Transcribed page contents
== Segment start ==

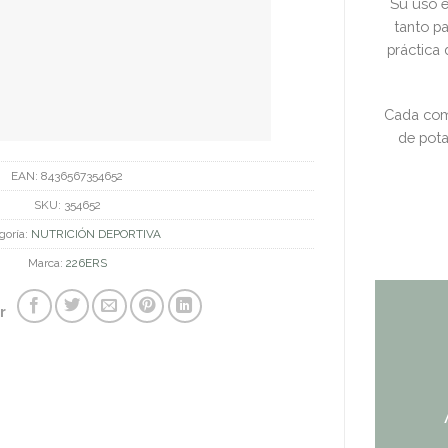
Su uso e
tanto pa
práctica 
Cada com
de pota
EAN:
8436567354652
SKU:
354652
goría:
NUTRICIÓN DEPORTIVA
Marca:
226ERS
r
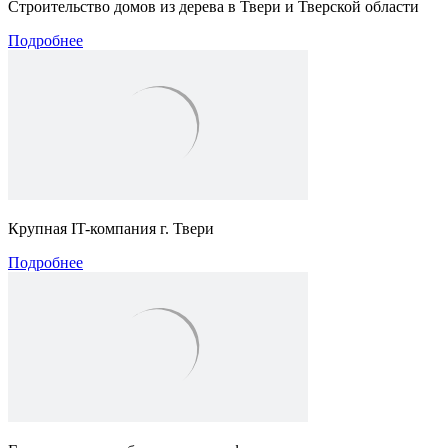
Строительство домов из дерева в Твери и Тверской области
Подробнее
Крупная IT-компания г. Твери
Подробнее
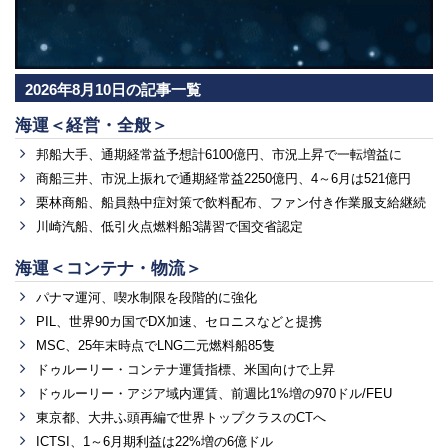
2026年8月10日の記事一覧
海運＜経営・全般＞
邦船大手、通期経常益予想計6100億円、市況上昇で一転増益に
商船三井、市況上振れで通期経常益2250億円、4～6月は521億円
栗林商船、船員熱中症対策で飲料配布、ファン付き作業服支給継続
川崎汽船、低引火点燃料船3講習で国交省認定
海運＜コンテナ・物流＞
パナマ運河、喫水制限を段階的に強化
PIL、世界90カ国でDX加速、セロニスなどと提携
MSC、25年末時点でLNG二元燃料船85隻
ドゥルーリー・コンテナ運賃指標、米国向けで上昇
ドゥルーリー・アジア域内運賃、前週比1%増の970ドル/FEU
東京都、大井ふ頭再編で世界トップクラスのCTへ
ICTSI、1～6月期利益は22%増の6億ドル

== Segment end ==

*What the exercise asks*:
Please state the number of lines above that hold the string "ドゥルーリー", with nothing else added.

*Task result*:
2